The game was developed by a team of three – one of whom also works at Mojang and with music by Scrolls’ composer. Oxeye have spent several months working out of Mojang’s offices. So this is a gentle step into the world of publishing and distribution for Mojang, which remains a small, tight-knit team in spite of its rapid growth.
Nonetheless, it’s an important one for both, helping to scale Mojang’s business through a revenue-share deal and giving Cobalt a bigger audience than it might have found alone.

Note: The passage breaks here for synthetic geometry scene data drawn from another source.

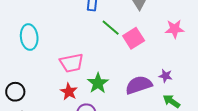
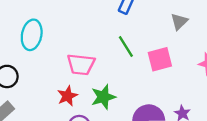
green line: (111, 28) -> (126, 46), moved
cyan ellipse: (29, 37) -> (32, 35), moved

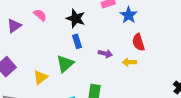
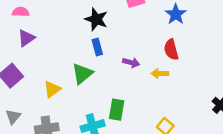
pink semicircle: (40, 15) -> (21, 12), moved, turned -40
blue star: (129, 15) -> (176, 14), moved
purple triangle: (14, 26) -> (26, 38), moved

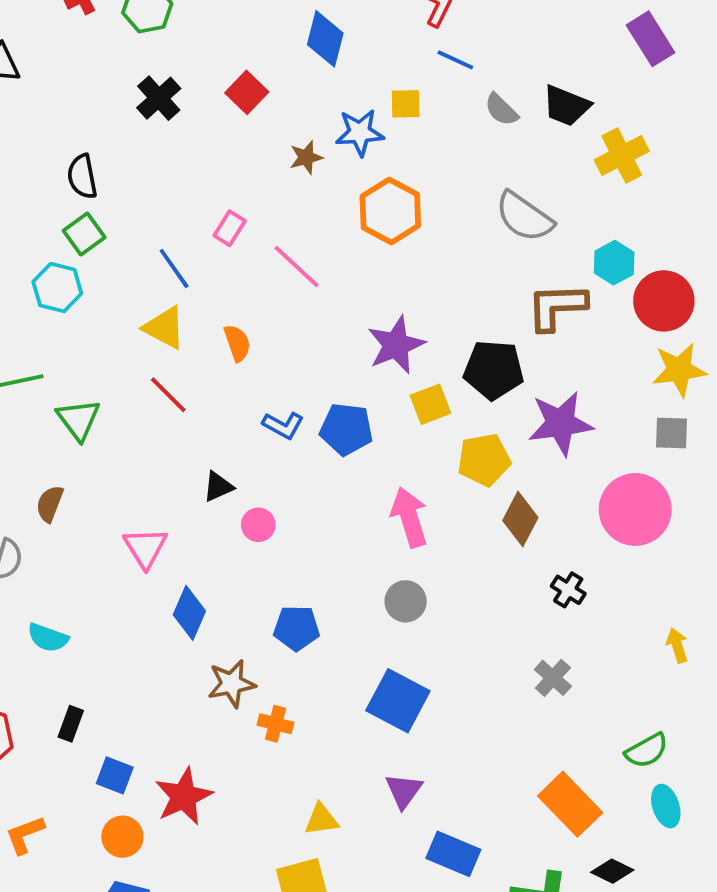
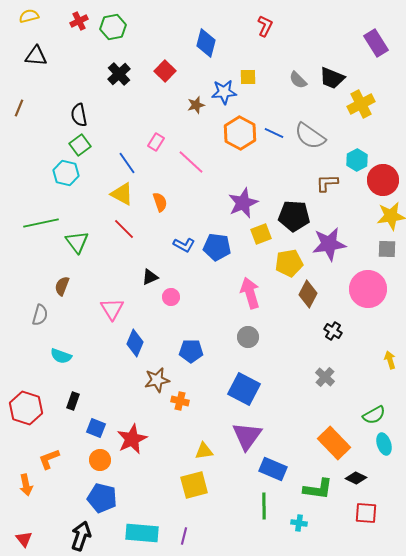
blue line: (455, 60) -> (274, 133), moved
brown L-shape: (557, 307) -> (327, 183), size x0.7
purple triangle: (404, 791) -> (247, 436), size x1.5

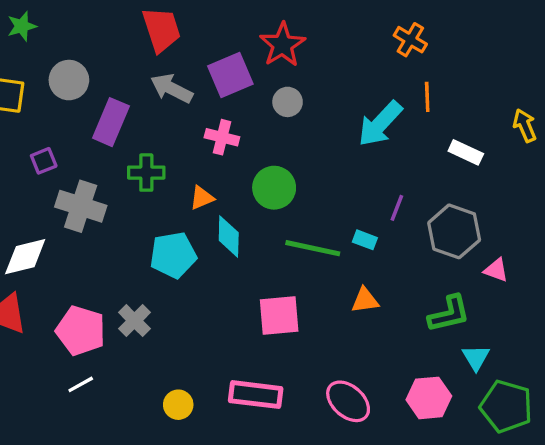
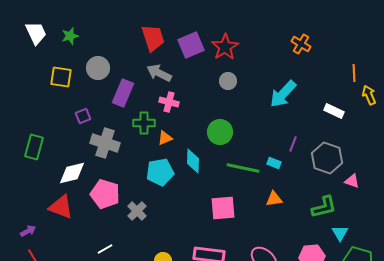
purple square: (230, 75) -> (191, 45), moved
orange line: (427, 97) -> (354, 73), moved
pink cross: (222, 137) -> (169, 102), moved
orange triangle: (202, 198) -> (165, 138), moved
pink pentagon: (81, 331) -> (105, 194), moved

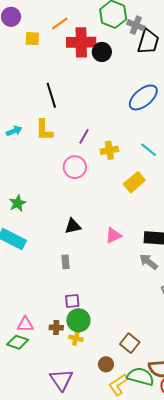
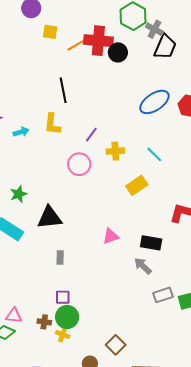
orange line: (60, 23) -> (75, 46), moved
cyan arrow: (14, 131) -> (21, 132), moved
black triangle: (73, 226) -> (50, 218), moved, size x1.5

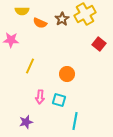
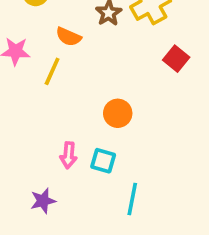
orange semicircle: (40, 23) -> (68, 37), moved
yellow line: (30, 66) -> (52, 71), moved

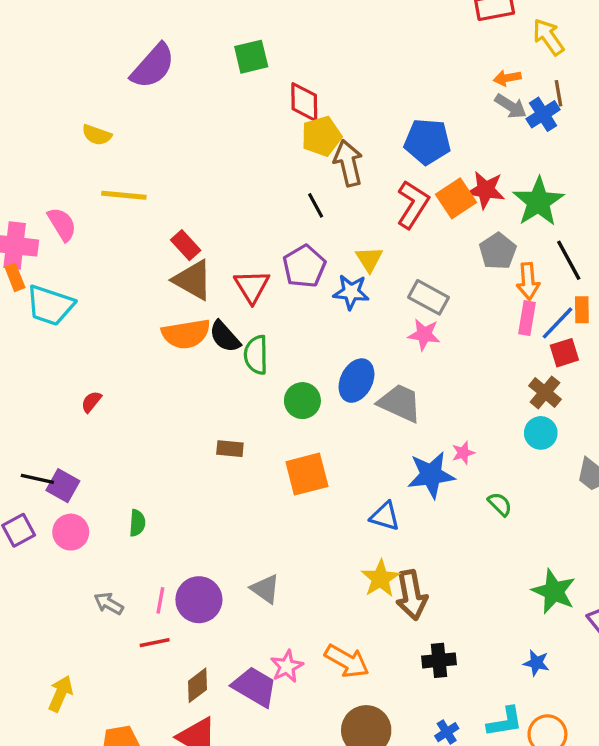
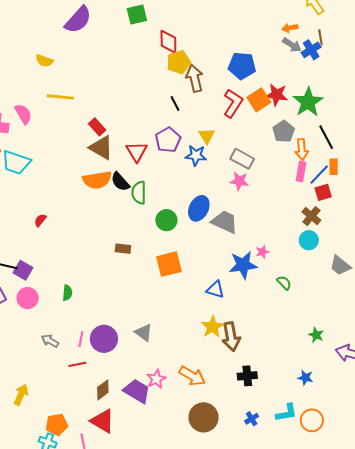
green star: (554, 591) -> (316, 335), size x0.6

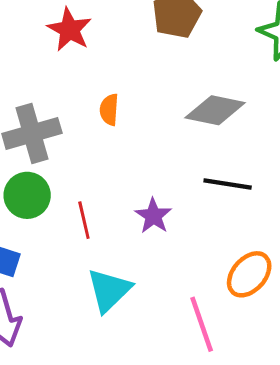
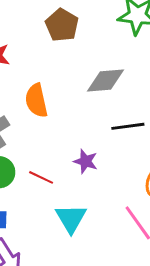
orange semicircle: (109, 110) -> (36, 101), size x1.6
red line: (84, 220) -> (41, 177), turned -35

Carl Manneh, Mojang’s chief executive, says that Oxeye was a suitable partner because it shares its “philosophy of developing games, which is staying close to the community and treating it as a service”. He told the FT:
“The growth of Minecraft has put Mojang in a position where we can reach millions of gamers. Collaborating with other indie game studios is something we see as a natural step in order to release great games in a faster pace that we can do ourselves. We will only partner with studios that find our way of developing games appealing, and of course that we personally really like the games.”
Mr Manneh said future games could be of any genre but have to share Mojang’s agile, iterative approach to developing, working off the back of player feedback and results. Mr Manneh and his team must also “really like” any game Mojang publishes. As such, Mojang is taking each opportunity as it comes, with no set number of third-party titles lined up over any particular timeframe.
Recent reports have suggested that Rovio believes it can achieve a multi-billion-dollar valuation as it seeks to make Angry Birds into a Super Mario-style franchise. Reuters reported on Thursday that in an interview with a Finnish magazine, Rovio marketing chief Peter Vesterbacka said rumours of a $1bn valuation were “too low”.
Speaking to the FT earlier this year, Mr Manneh said several large venture firms and games companies had made lucrative offers but Mojang is trying to stay small and lean for the moment.
While Rovio is pushing into Angry Birds films, soft toys and other merchandising, Mojang – which relies on the open web rather than an app store as its primary distribution platform – is hoping to scale its business by becoming the destination for a certain flavour of lo-fi, modification-friendly indie games. It’s a smaller niche than a crowd-pleaser like Angry Birds, but as its sales figures show (Minecraft is still officially in beta), not an insignificant one.
Mr Manneh says that Mojang can offer other developers “bridges between the games, a unified payment system and login system”, although the precise details are still being finalised. There’s clearly a little way to go before Mojang becomes the next Activision Blizzard.
In the meantime, Minecraft fans will be able to try Cobalt at the PAX gaming event in Seattle later this month. The title will go into closed alpha at the end of September with a commercial release planned for later in the autumn.